We carried out an announced comprehensive inspection at The Glebe Family Practice on 19 November 2014. During the inspection we gathered information from a variety of sources. For example, we spoke with patients, interviewed staff of all levels and checked that the practice had the correct systems and processes.

Overall the practice is rated as requires improvement. This is because we found the practice to require improvement for providing safe and well-led services which has led to this rating being applied to all patient population groups. It was good for providing an effective, caring and responsive service.

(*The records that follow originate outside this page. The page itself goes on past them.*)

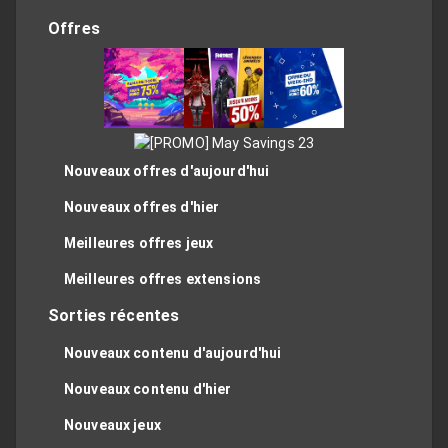
Offres
Nouveaux offres d'aujourd'hui
Nouveaux offres d'hier
Meilleures offres jeux
Meilleures offres extensions
Sorties récentes
Nouveaux contenu d'aujourd'hui
Nouveaux contenu d'hier
Nouveaux jeux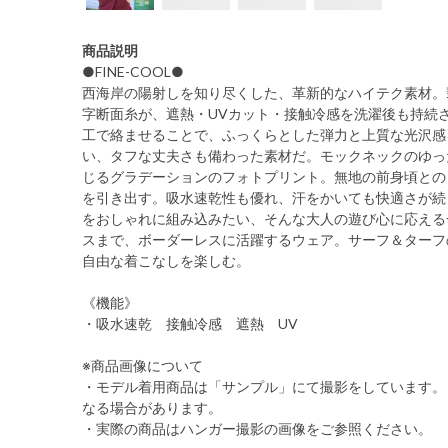
商品説明
●FINE-COOL●
西海岸の陽射しを知り尽くした、革新的なハイテク素材。
字断面糸が、遮熱・UVカット・接触冷感を洗濯後も持続さ
工で絡ませることで、ふっくらとした弾力と上質な光沢感
い、タフな丈夫さも備わった素材だ。モックネックのゆっ
じるグラデーションのフォトプリント。無地の前身頃との
を引き出す。吸水速乾性も優れ、汗をかいても快適さが続
をおしゃれに組み込みたい、そんな大人の遊び心に応える
スまで、ボーダーレスに活躍するウェア。サーフ＆ターフ
自由な着こなしを楽しむ。
《機能》
・吸水速乾 接触冷感 遮熱 UV
※商品画像について
・モデル着用商品は「サンプル」にて撮影をしています。
なる場合があります。
・実際の商品はハンガー撮影の画像をご参照ください。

Our key findings were as follows:

  • The Glebe Family Practice had systems to monitor, maintain and improve safety and demonstrated a culture of openness to reporting and learning from patient safety incidents. The practice had policies to safeguard vulnerable adults and children who used services. Sufficient numbers of staff with the skills and experience required to meet patients’ needs were employed. There was enough equipment, including equipment for use in an emergency, to enable staff to care for patients and the practice had plans to deal with foreseeable emergencies.
  • Staff at The Glebe Family Practice followed best practice guidance and had systems to monitor, maintain and improve patient care. There was a process to recruit, support and manage staff. Equipment and facilities were monitored and kept up to date to support staff to deliver effective services to patients. The practice worked with other services to deliver effective care and had a proactive approach to health promotion and prevention.
  • Patients were satisfied with the care provided by The Glebe Family Practice and were treated with respect. Staff maintained patients’ dignity at all times. Patients were supported to make informed choices about the care they wished to receive and they felt listened to. The practice provided opportunities for patients to manage their own health, care and wellbeing and maximised their independence.
  • The practice was responsive to patients’ individual needs such as language requirements, mobility issues as well as cultural and religious customs and beliefs.
  • There was a clear leadership structure with an open culture that adopted a team approach to the welfare of patients and staff at The Glebe Family Practice. The practice used a variety of policies and other documents to govern activity but there was not an effective system to help ensure these were kept up to date. There was a GP lead for clinical governance and information governance. The practice had recruitment policies, however, these were not fully complied with.
  • Although the practice valued learning there was no clear system for monitoring training.

The areas where the provider must make improvements are:

  • Ensure patients’ records are held securely at all times.
  • Ensure the practice carries out appropriate checks prior to employment of staff including a Disclosure and Barring (DBS) criminal records check or an assessment of the potential risks involved in using staff without DBS clearance as well as review the monitoring and recording of staff registration with their relevant professional body.
  • Ensure the practice complies with national guidance on infection prevention and control.
  • Review its systems for monitoring safety and responding to risk as well as checking emergency equipment
  • Ensure policies, and other documents that govern activity at The Glebe Family Practice are kept up to date
  • Review their clinical audit cycle activity
  • Ensure all staff have an up to date job description that clearly defines their roles and responsibilities whilst working at the practice as well as review its staff appraisal system to ensure all staff are up to date with training.
  • Ensure that the practice canvasses and takes into account the views of patients and those close to them when planning and delivering services and has a patient participation group to gather patients’ views.

In addition the provider should:

  • Ensure all relevant staff have up to date knowledge of the Mental Capacity Act 2005.
  • Review its system to record practice meetings that involve staff from other service providers.
  • Review information about the practice to ensure it is up to date and available in relevant formats to all patients
  • Ensure that blank prescription forms are kept safe at all times.